Avec Les Chouans (1829), s’ouvrit une période d’une vingtaine d’années durant laquelle il composa, remania sans cesse et publia environ quatre-vingt-cinq romans longs ou brefs qui lui valurent la célébrité et l’ouverture des salons mondains.
Considéré comme écrivain « vulgaire », s’il rencontra la résistance de la critique et des censeurs patentés, il était lu par toutes les femmes et un public croissant. Et Honoré, tout grisé par sa gloire, de se transformer en véritable dandy et de dépenser des sommes folles pour son ameublement et ses excentricités.

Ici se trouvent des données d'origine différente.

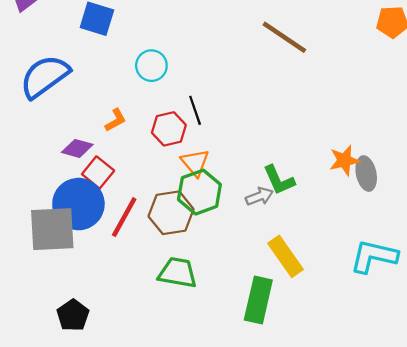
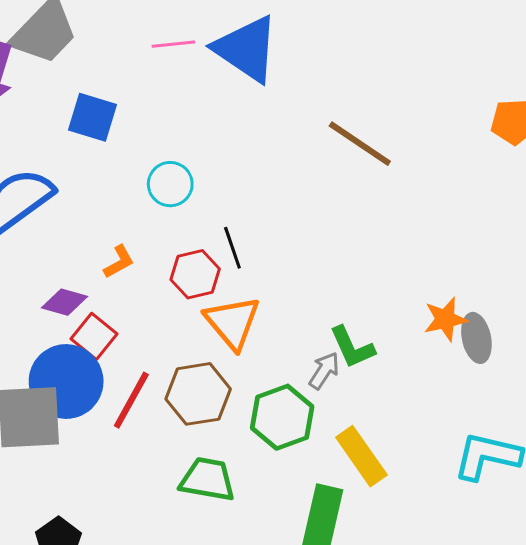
orange triangle: (195, 163) -> (232, 322), size x1.4
green hexagon: (199, 192) -> (282, 417), moved
gray arrow: (259, 196) -> (324, 371), turned -36

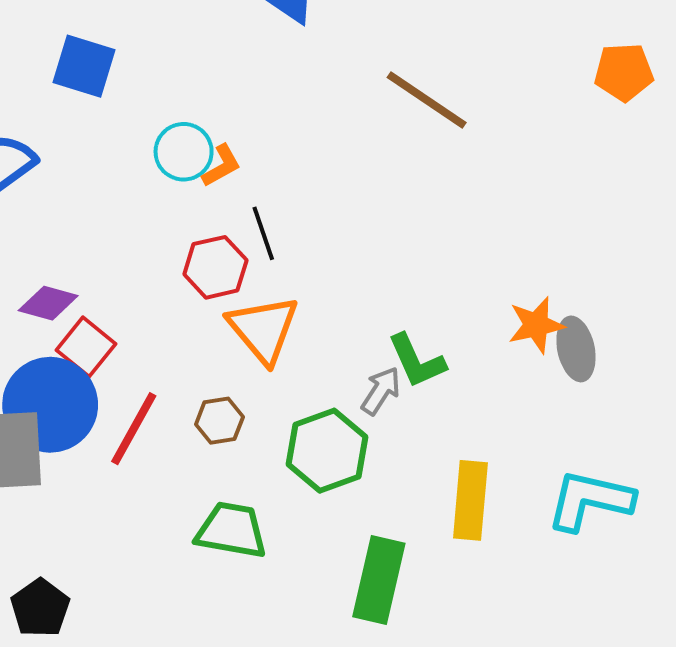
orange L-shape: (119, 262) -> (221, 166), moved
brown hexagon: (198, 394) -> (219, 421), size x0.6
yellow rectangle: (361, 456) -> (470, 500), moved, turned 40

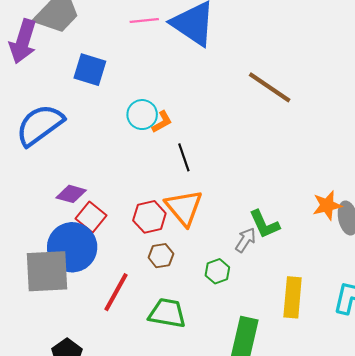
red hexagon: (215, 267) -> (149, 217), moved
red line: (134, 429) -> (116, 292), moved
green hexagon: (327, 451) -> (217, 271), size x0.6

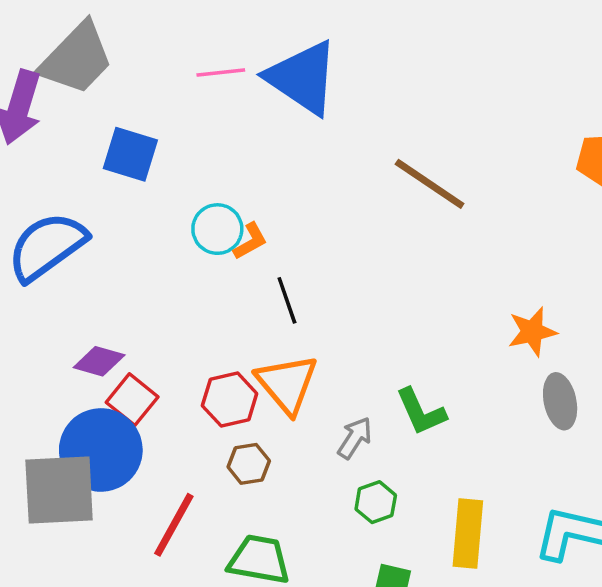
orange star: (327, 205) -> (532, 332), moved
gray arrow: (246, 240) -> (355, 438), moved
green hexagon: (217, 271) -> (376, 502), moved

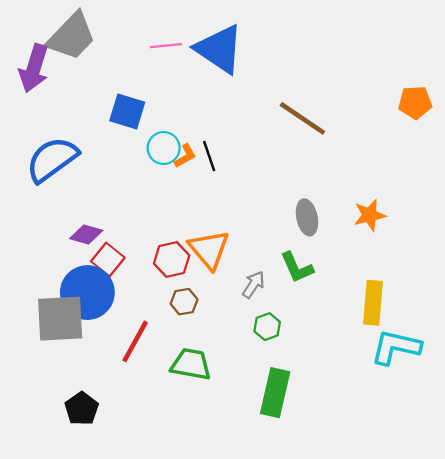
blue square: (130, 154) -> (127, 112), moved
black line: (287, 300) -> (209, 156), moved
gray ellipse: (560, 401) -> (307, 217), moved
yellow rectangle: (468, 533) -> (373, 303), moved

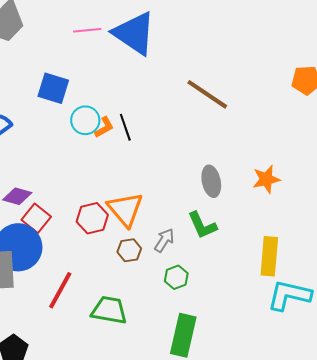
brown hexagon: (184, 302) -> (129, 250), moved

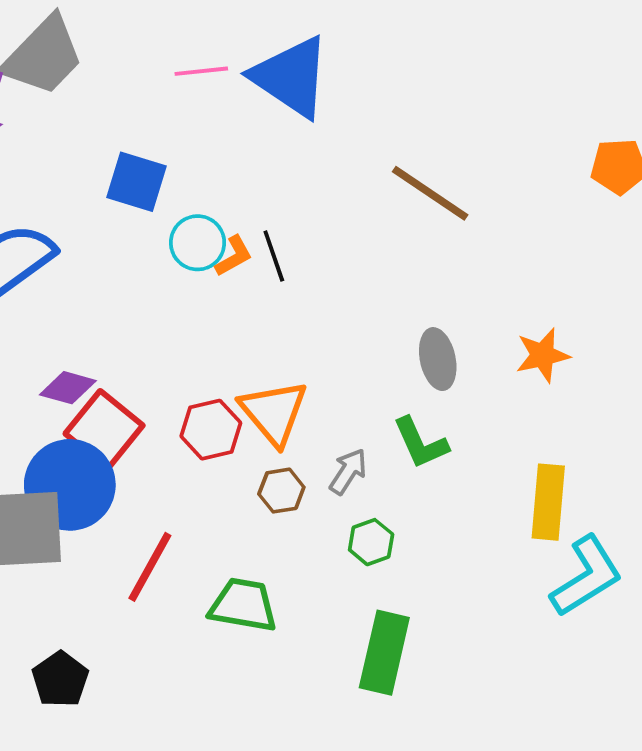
red square: (36, 218) -> (104, 430), size x1.4
cyan L-shape: (289, 295) -> (586, 576), turned 135

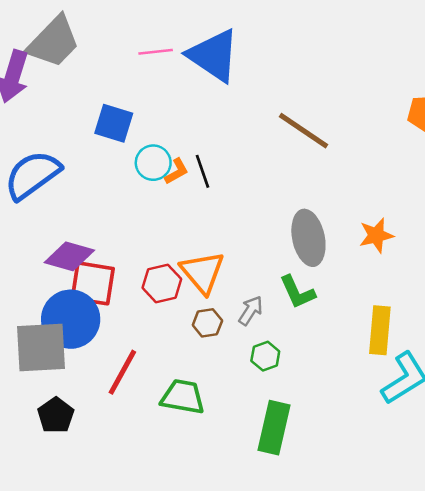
gray ellipse: (438, 359) -> (308, 238), size x1.4
purple diamond: (68, 388) -> (69, 256), size x1.4
red square: (104, 430) -> (93, 283), turned -30
black pentagon: (60, 679) -> (56, 415), moved

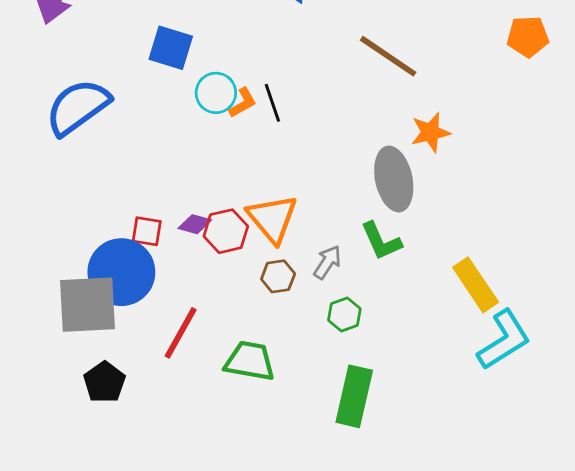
orange star: (376, 235) -> (430, 132), moved
purple diamond: (69, 256) -> (195, 224), moved, size x0.6
red square: (93, 283) -> (147, 231), size x0.6
yellow rectangle: (380, 330) -> (476, 285), turned -39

En 1832, il engagea une longue correspondance avec celle qui deviendra sa femme dix-huit ans plus tard : Eveline Hanska.
Le Colonel Chabert (1832), Eugénie Grandet (1833), Le Lys dans la vallée (1836), etc., furent autant d’ouvrages divers où il évoquait les milieux aristocratiques et petits-bourgeois de Paris et de province, développant des thèses politiques et sociales, compliquant à plaisir les intrigues les plus romanesques et cédant parfois au goût des conspirations et des influences occultes.
Avec Le Père Goriot (1835) il inaugura son système de personnages reparaissant de roman en roman. Pour autant, il ne concevait pas encore le plan d’ensemble de La Comédie humaine.
En 1838, plusieurs romans parurent dont le début des Illusions perdues, première partie de Splendeurs et misères des courtisanes qu’il acheva respectivement en 1843 et 1847.
Jonglant avec ses créanciers, il redoubla de travail lorsqu’il décida d’épouser Mme Hanska devenue veuve. En 1846, il l’installa à Paris à grands frais se ruinant chez les antiquaires. La même année, le décès de leur fils mort-né fut un coup terrible dont il ne se remit pas.
La Cousine Bette (1846) et Le Cousin Pons (1847) furent ses dernières grandes œuvres. Une maladie de cœur, aggravée d’une gangrène, l’obligeait à l’inactivité, ce qu’il supportait très mal. Epuisé, malade, Balzac sentait ses facultés créatrices décroître. Il n’en terminera plus aucun.
En 1850, malgré sa fatigue, il partit à Kiev où il épousa Mme Hanska. Par petites étapes, le couple rejoignit Paris où, à peine arrivé, Honoré dut s’aliter pour ne plus se relever. Après une longue agonie, il rendit son dernier soupir. Le jour de sa mort Victor Hugo lui avait rendu visite : « Il avait la face violette, presque noire, inclinée à droite, la barbe non faite, les cheveux gris et coupés court, l'œil ouvert et fixe. Je le voyais de profil et il ressemblait à Napoléon ».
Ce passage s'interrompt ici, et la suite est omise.